Pura ilusão. Porque há mais projetos do que dinheiro para realizá-los. Como a verba dos editais (em geral) é muito menor do que o que se consegue diretamente utilizando as Leis de Incentivo, e como são muito poucos os projetos contemplados (recentemente o MinC selecionou para montagem pelo Myriam Muniz apenas 4 projetos do Rio de Janeiro e 5 em São Paulo) e como além disso, a maioria dos projetos que concorrem a esses editais não têm a menor chance de obter patrocínio diretamente com a utilização das Leis de Incentivo (em especial a Rouanet), o montante de interessados não para de crescer. São muitos projetos novos a cada ano. E, além deles, os projetos que não conseguiram aprovação no ano passado, ou nos outros anteriores, continuam lá esperando a sua vez, e continuarão ainda por muito tempo.
Parece que os técnicos que elaboram os editais acreditam que os projetos que participam desse tipo de concorrência pública são realizados por artistas mais baratos que aqueles que concorrem à Rouanet. O que é outra ilusão. As fichas técnicas dos projetos podem ser as mesmas, em quaisquer dos casos. Apenas, aqui se promete pagar menos, se fará um cenário que custe menos, se colocará menos anúncios no jornal, porque justamente nos oferecem menos recursos para trabalhar. Nada, além disso. Por outro lado, também não faz sentido que um grupo de teatro em Aracaju e outro em São Paulo concorram ao mesmo valor de patrocínio para projetos parecidos. A verba de que o projeto de São Paulo necessita talvez pague dois projetos iguais em Aracaju.
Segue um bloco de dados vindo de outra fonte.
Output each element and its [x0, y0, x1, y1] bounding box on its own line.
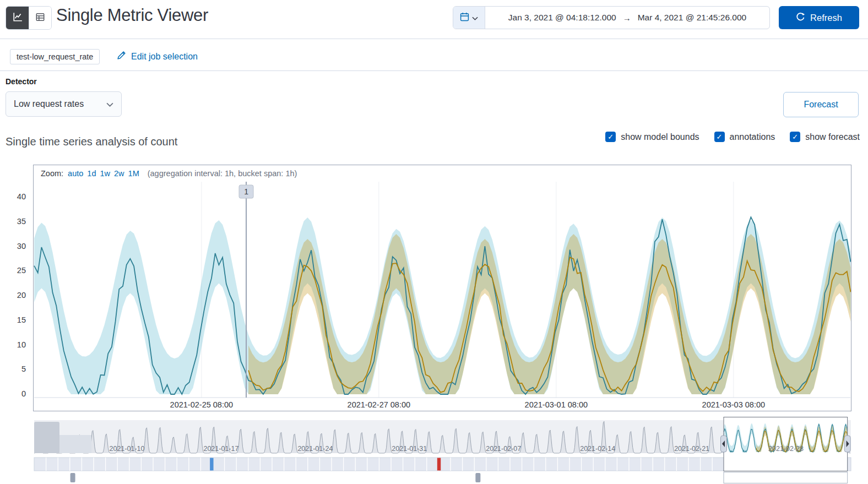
y-axis-tick-label: 0	[0, 389, 26, 398]
zoom-label: Zoom:	[41, 169, 63, 178]
brush-handle-right[interactable]	[844, 436, 850, 452]
edit-job-selection-link[interactable]: Edit job selection	[117, 51, 198, 62]
y-axis-tick-label: 10	[0, 340, 26, 349]
zoom-options: auto1d1w2w1M	[68, 169, 143, 178]
chart-options-row: ✓show model bounds✓annotations✓show fore…	[605, 132, 860, 142]
pencil-icon	[117, 51, 126, 62]
context-tick-label: 2021-01-10	[110, 445, 145, 453]
table-view-button[interactable]	[29, 7, 51, 29]
checkbox-box[interactable]: ✓	[714, 132, 725, 142]
refresh-label: Refresh	[810, 13, 842, 23]
swimlane-anomaly-critical[interactable]	[437, 458, 441, 471]
zoom-option-2w[interactable]: 2w	[114, 169, 124, 178]
context-tick-label: 2021-02-07	[486, 445, 521, 453]
x-axis-tick-label: 2021-02-25 08:00	[170, 400, 234, 409]
date-range-arrow: →	[623, 13, 631, 23]
context-annotation-marker[interactable]	[70, 473, 75, 482]
chevron-down-icon	[106, 99, 113, 109]
context-tick-label: 2021-01-17	[203, 445, 238, 453]
refresh-icon	[796, 12, 805, 24]
y-axis-tick-label: 35	[0, 217, 26, 226]
swimlane-anomaly-low[interactable]	[210, 458, 213, 471]
context-tick-label: 2021-02-28	[768, 445, 804, 453]
context-tick-label: 2021-01-24	[297, 445, 333, 453]
quick-select-button[interactable]	[453, 7, 485, 29]
single-metric-viewer-page: Single Metric Viewer Jan 3, 2021 @ 04:18…	[0, 0, 868, 484]
calendar-icon	[460, 12, 469, 23]
checkbox-label: annotations	[730, 132, 775, 142]
zoom-option-1w[interactable]: 1w	[100, 169, 110, 178]
context-dense-block	[34, 422, 59, 453]
svg-text:1: 1	[244, 187, 248, 196]
zoom-option-1M[interactable]: 1M	[128, 169, 139, 178]
forecast-button[interactable]: Forecast	[783, 92, 859, 117]
annotation-marker[interactable]: 1	[239, 185, 253, 198]
checkbox-show-model-bounds[interactable]: ✓show model bounds	[605, 132, 699, 142]
x-axis-tick-label: 2021-02-27 08:00	[348, 400, 411, 409]
table-icon	[35, 12, 45, 24]
zoom-option-1d[interactable]: 1d	[87, 169, 96, 178]
forecast-bounds-area	[248, 234, 850, 394]
annotation-selection-box	[724, 472, 848, 483]
header-divider	[0, 39, 868, 39]
context-tick-label: 2021-01-31	[392, 445, 427, 453]
y-axis-labels: 0510152025303540	[0, 0, 26, 484]
zoom-option-auto[interactable]: auto	[68, 169, 83, 178]
checkbox-box[interactable]: ✓	[605, 132, 616, 142]
page-title: Single Metric Viewer	[56, 6, 208, 25]
y-axis-tick-label: 40	[0, 192, 26, 201]
brush-handle-left[interactable]	[720, 436, 726, 452]
checkbox-annotations[interactable]: ✓annotations	[714, 132, 775, 142]
refresh-button[interactable]: Refresh	[779, 6, 859, 29]
zoom-bar: Zoom: auto1d1w2w1M (aggregation interval…	[41, 169, 297, 178]
y-axis-tick-label: 30	[0, 242, 26, 251]
edit-job-selection-label: Edit job selection	[131, 52, 198, 62]
context-selection-brush[interactable]	[724, 417, 848, 471]
x-axis-tick-label: 2021-03-01 08:00	[525, 400, 588, 409]
context-tick-label: 2021-02-21	[674, 445, 709, 453]
series-title: Single time series analysis of count	[6, 135, 177, 148]
y-axis-tick-label: 25	[0, 266, 26, 275]
aggregation-note: (aggregation interval: 1h, bucket span: …	[148, 169, 297, 178]
checkbox-box[interactable]: ✓	[790, 132, 800, 142]
date-range-picker: Jan 3, 2021 @ 04:18:12.000 → Mar 4, 2021…	[453, 6, 770, 29]
checkbox-label: show model bounds	[621, 132, 699, 142]
job-bar-divider	[0, 70, 868, 71]
y-axis-tick-label: 15	[0, 316, 26, 324]
start-date-button[interactable]: Jan 3, 2021 @ 04:18:12.000	[508, 13, 616, 23]
y-axis-tick-label: 20	[0, 291, 26, 300]
checkbox-show-forecast[interactable]: ✓show forecast	[790, 132, 860, 142]
checkbox-label: show forecast	[805, 132, 860, 142]
chevron-down-icon	[472, 14, 478, 22]
context-tick-label: 2021-02-14	[580, 445, 615, 453]
context-chart[interactable]: 2021-01-102021-01-172021-01-242021-01-31…	[0, 417, 868, 484]
y-axis-tick-label: 5	[0, 365, 26, 373]
date-range-display: Jan 3, 2021 @ 04:18:12.000 → Mar 4, 2021…	[485, 7, 769, 29]
context-annotation-marker[interactable]	[475, 473, 480, 482]
x-axis-tick-label: 2021-03-03 08:00	[702, 400, 766, 409]
main-time-series-chart[interactable]: 12021-02-25 08:002021-02-27 08:002021-03…	[34, 165, 851, 411]
end-date-button[interactable]: Mar 4, 2021 @ 21:45:26.000	[638, 13, 747, 23]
Os editais também não garantem a suposta transparência no processo de aprovação dos projetos de teatro. As comissões que julgam os espetáculos a serem montados são quase sempre mantidas em segredo dos concorrentes. E por quê? Se os critérios de seleção são divulgados, se os projetos pertencem a artistas conhecidos (ou desconhecidos, mas que serão julgados em “igualdade de condições”) por que então os jurados não podem declarar publicamente o seu voto ou veto a esta ou aquela proposta? Não é preferível ter questionada a opinião deste ou daquele membro do júri ou a sua própria indicação como “notável” (este é o nome que lhes dá) do que ver todo o processo de seleção sob suspeita, como algumas vezes acontece?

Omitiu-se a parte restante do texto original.